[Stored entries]
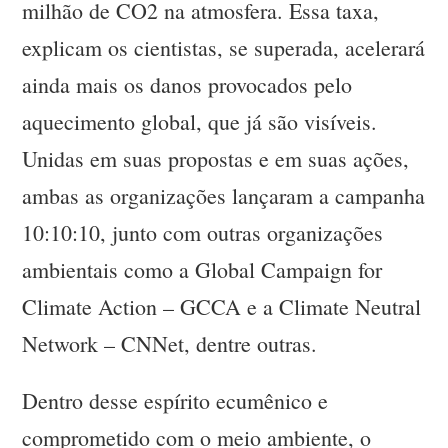
milhão de CO2 na atmosfera. Essa taxa,
explicam os cientistas, se superada, acelerará
ainda mais os danos provocados pelo
aquecimento global, que já são visíveis.
Unidas em suas propostas e em suas ações,
ambas as organizações lançaram a campanha
10:10:10, junto com outras organizações
ambientais como a Global Campaign for
Climate Action – GCCA e a Climate Neutral
Network – CNNet, dentre outras.
Dentro desse espírito ecumênico e
comprometido com o meio ambiente, o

— AIM OF THE TASK —
Output each record exactly as it appears, but not the pictures.

— ANSWER AREA —
milhão de CO2 na atmosfera. Essa taxa,
explicam os cientistas, se superada, acelerará
ainda mais os danos provocados pelo
aquecimento global, que já são visíveis.
Unidas em suas propostas e em suas ações,
ambas as organizações lançaram a campanha
10:10:10, junto com outras organizações
ambientais como a Global Campaign for
Climate Action – GCCA e a Climate Neutral
Network – CNNet, dentre outras.
Dentro desse espírito ecumênico e
comprometido com o meio ambiente, o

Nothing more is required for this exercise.